- _YOUR INSTRUCTIONS_:
Scan the records below for the line with "CANJEAR USFRON A GBP" and the line with "KARE TV, Minneapolis/August 4, 2005". Repeat those two lines and every line between them exactly, and nothing else.

(Saved data entries)
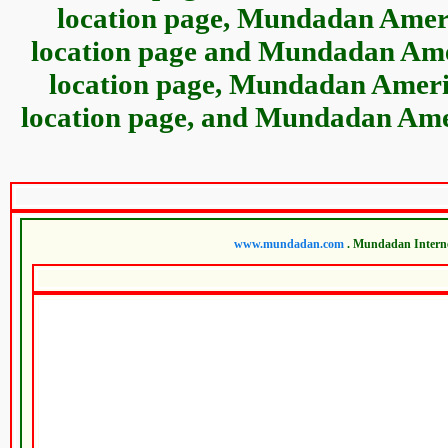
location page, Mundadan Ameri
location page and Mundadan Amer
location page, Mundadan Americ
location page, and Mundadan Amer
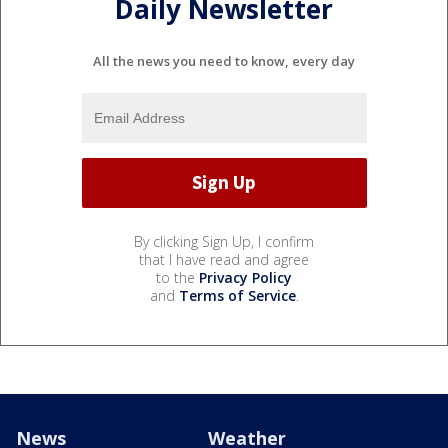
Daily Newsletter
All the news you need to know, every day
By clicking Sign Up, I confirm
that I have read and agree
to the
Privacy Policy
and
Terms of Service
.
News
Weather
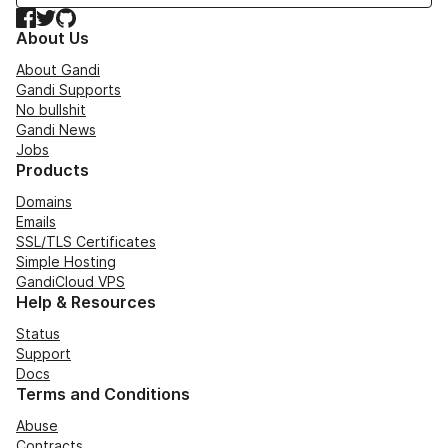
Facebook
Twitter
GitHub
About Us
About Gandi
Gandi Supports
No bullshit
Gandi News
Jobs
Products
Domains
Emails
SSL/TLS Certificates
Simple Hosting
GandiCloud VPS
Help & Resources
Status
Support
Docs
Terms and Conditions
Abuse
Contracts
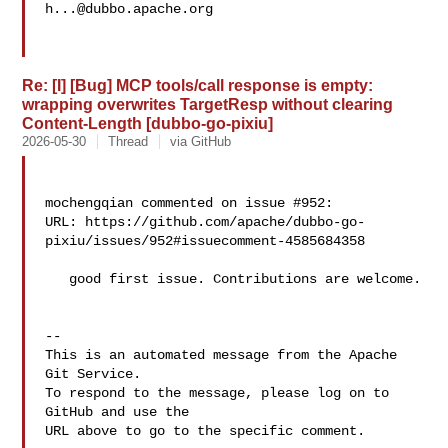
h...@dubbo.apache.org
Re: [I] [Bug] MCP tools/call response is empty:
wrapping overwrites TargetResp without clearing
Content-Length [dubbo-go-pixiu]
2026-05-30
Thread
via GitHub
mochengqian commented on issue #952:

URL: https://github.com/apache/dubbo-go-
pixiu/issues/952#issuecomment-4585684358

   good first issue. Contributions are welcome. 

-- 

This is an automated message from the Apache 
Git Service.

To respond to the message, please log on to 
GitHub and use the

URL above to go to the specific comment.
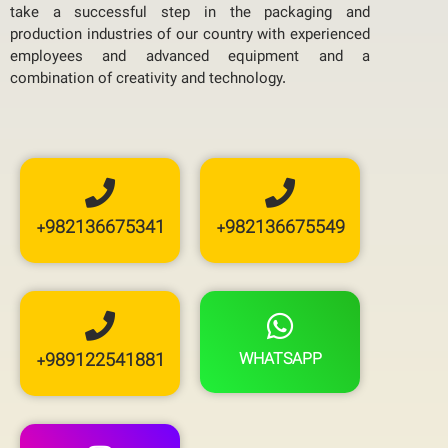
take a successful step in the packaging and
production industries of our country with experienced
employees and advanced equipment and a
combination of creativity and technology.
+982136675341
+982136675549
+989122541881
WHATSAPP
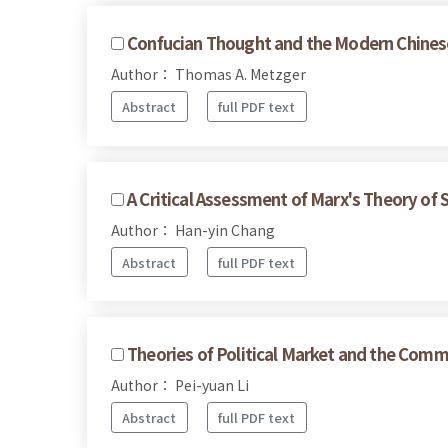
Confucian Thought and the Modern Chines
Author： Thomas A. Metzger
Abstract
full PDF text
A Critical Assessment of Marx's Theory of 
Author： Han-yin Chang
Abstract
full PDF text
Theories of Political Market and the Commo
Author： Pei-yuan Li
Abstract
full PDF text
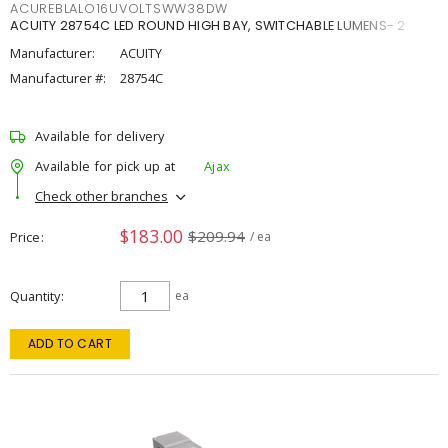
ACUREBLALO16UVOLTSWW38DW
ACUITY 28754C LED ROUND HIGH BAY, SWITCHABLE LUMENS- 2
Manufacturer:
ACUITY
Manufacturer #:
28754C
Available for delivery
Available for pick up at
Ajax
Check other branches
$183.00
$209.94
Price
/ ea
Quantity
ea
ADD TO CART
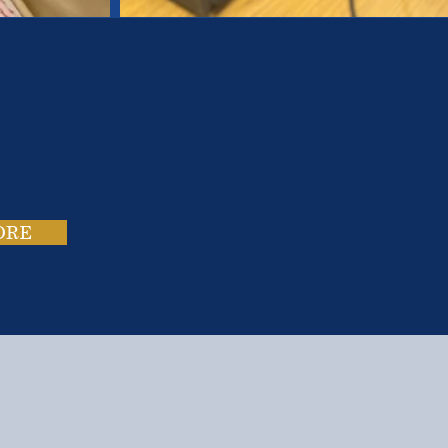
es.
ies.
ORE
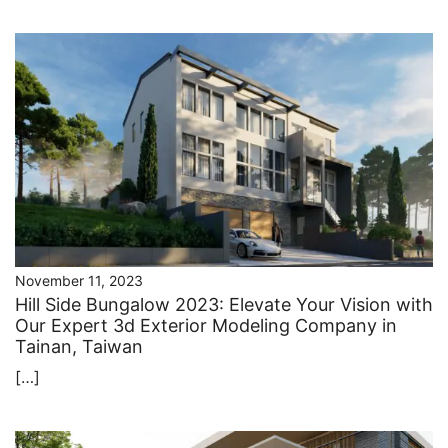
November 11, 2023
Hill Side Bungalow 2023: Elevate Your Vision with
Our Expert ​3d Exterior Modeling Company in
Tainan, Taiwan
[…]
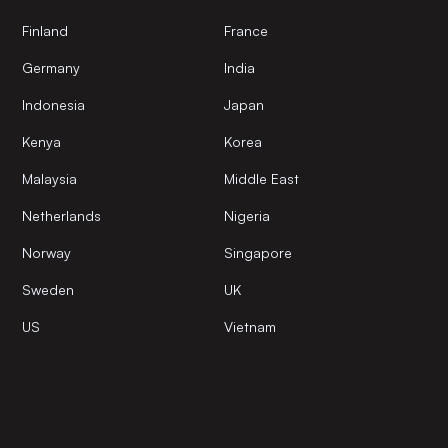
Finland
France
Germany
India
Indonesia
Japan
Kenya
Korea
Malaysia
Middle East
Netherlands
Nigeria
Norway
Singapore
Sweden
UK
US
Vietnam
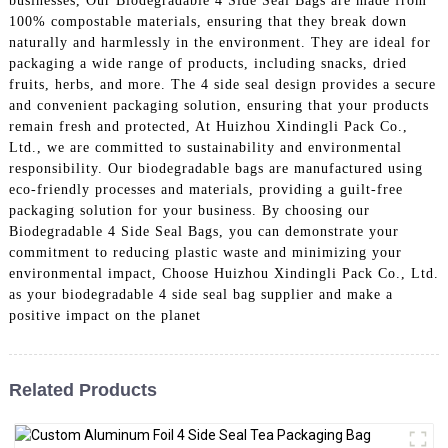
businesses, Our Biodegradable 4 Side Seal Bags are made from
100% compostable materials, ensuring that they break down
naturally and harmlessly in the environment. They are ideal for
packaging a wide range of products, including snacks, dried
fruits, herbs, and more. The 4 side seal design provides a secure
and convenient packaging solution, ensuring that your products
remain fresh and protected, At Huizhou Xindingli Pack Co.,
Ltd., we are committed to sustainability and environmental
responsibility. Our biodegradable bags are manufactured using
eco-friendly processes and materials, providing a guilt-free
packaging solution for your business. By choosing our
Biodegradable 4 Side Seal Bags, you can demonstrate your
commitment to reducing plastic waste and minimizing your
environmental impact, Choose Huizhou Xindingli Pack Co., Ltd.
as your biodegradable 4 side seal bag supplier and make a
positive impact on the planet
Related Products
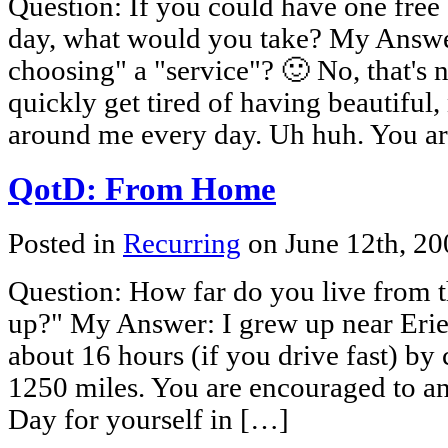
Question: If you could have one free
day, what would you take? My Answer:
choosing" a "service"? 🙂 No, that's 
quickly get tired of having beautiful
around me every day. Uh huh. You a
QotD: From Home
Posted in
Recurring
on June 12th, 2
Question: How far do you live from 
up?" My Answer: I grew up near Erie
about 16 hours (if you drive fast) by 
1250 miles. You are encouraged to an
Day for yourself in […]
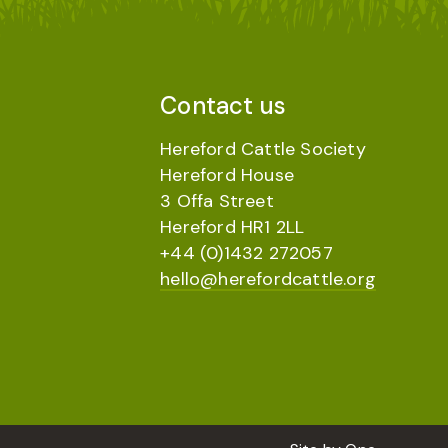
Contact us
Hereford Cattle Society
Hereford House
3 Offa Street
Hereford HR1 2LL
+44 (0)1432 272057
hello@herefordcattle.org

---

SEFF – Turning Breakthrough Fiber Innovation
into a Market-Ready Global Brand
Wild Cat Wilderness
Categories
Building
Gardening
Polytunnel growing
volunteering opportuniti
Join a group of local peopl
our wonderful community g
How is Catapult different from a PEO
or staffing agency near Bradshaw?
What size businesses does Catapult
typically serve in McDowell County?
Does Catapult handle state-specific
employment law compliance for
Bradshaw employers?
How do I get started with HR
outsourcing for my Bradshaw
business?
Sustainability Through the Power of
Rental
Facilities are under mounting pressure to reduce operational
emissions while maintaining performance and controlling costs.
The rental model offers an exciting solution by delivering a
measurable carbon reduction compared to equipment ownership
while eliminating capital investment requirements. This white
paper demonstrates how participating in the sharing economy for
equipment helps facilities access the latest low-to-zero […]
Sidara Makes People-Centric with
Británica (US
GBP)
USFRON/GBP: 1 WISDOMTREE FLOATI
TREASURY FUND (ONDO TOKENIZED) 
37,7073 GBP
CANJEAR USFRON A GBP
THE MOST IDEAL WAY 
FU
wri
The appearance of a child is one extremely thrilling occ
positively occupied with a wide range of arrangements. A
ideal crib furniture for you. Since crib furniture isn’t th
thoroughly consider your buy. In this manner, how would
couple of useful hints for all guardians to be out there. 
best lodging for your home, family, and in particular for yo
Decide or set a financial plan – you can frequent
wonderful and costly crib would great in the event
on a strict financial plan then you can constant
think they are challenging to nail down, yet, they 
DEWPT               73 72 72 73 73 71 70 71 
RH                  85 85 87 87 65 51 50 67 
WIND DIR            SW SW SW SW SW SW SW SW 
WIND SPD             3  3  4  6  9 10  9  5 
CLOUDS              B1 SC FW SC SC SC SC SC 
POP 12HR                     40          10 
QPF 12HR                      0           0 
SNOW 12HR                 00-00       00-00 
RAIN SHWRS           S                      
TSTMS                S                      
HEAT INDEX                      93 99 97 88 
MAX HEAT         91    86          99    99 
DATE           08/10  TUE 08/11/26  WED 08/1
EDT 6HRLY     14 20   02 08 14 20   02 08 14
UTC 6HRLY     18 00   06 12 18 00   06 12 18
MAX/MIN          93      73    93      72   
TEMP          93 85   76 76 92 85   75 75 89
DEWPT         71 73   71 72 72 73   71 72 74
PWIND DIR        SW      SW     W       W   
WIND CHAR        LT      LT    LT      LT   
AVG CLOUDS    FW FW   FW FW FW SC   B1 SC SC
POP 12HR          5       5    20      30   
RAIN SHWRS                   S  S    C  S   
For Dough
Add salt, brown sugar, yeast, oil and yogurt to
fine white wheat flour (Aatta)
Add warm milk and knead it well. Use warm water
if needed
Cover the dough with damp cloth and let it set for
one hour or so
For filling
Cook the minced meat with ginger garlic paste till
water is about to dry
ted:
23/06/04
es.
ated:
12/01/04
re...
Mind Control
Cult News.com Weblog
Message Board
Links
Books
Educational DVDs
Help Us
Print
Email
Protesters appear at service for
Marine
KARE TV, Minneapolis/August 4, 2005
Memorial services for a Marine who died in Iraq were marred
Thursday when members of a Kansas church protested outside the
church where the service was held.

- _SOLUTION TO THIS EXERCISE_:
CANJEAR USFRON A GBP
THE MOST IDEAL WAY 
FU
wri
The appearance of a child is one extremely thrilling occ
positively occupied with a wide range of arrangements. A
ideal crib furniture for you. Since crib furniture isn’t th
thoroughly consider your buy. In this manner, how would
couple of useful hints for all guardians to be out there. 
best lodging for your home, family, and in particular for yo
Decide or set a financial plan – you can frequent
wonderful and costly crib would great in the event
on a strict financial plan then you can constant
think they are challenging to nail down, yet, they 
DEWPT               73 72 72 73 73 71 70 71 
RH                  85 85 87 87 65 51 50 67 
WIND DIR            SW SW SW SW SW SW SW SW 
WIND SPD             3  3  4  6  9 10  9  5 
CLOUDS              B1 SC FW SC SC SC SC SC 
POP 12HR                     40          10 
QPF 12HR                      0           0 
SNOW 12HR                 00-00       00-00 
RAIN SHWRS           S                      
TSTMS                S                      
HEAT INDEX                      93 99 97 88 
MAX HEAT         91    86          99    99 
DATE           08/10  TUE 08/11/26  WED 08/1
EDT 6HRLY     14 20   02 08 14 20   02 08 14
UTC 6HRLY     18 00   06 12 18 00   06 12 18
MAX/MIN          93      73    93      72   
TEMP          93 85   76 76 92 85   75 75 89
DEWPT         71 73   71 72 72 73   71 72 74
PWIND DIR        SW      SW     W       W   
WIND CHAR        LT      LT    LT      LT   
AVG CLOUDS    FW FW   FW FW FW SC   B1 SC SC
POP 12HR          5       5    20      30   
RAIN SHWRS                   S  S    C  S   
For Dough
Add salt, brown sugar, yeast, oil and yogurt to
fine white wheat flour (Aatta)
Add warm milk and knead it well. Use warm water
if needed
Cover the dough with damp cloth and let it set for
one hour or so
For filling
Cook the minced meat with ginger garlic paste till
water is about to dry
ted:
23/06/04
es.
ated:
12/01/04
re...
Mind Control
Cult News.com Weblog
Message Board
Links
Books
Educational DVDs
Help Us
Print
Email
Protesters appear at service for
Marine
KARE TV, Minneapolis/August 4, 2005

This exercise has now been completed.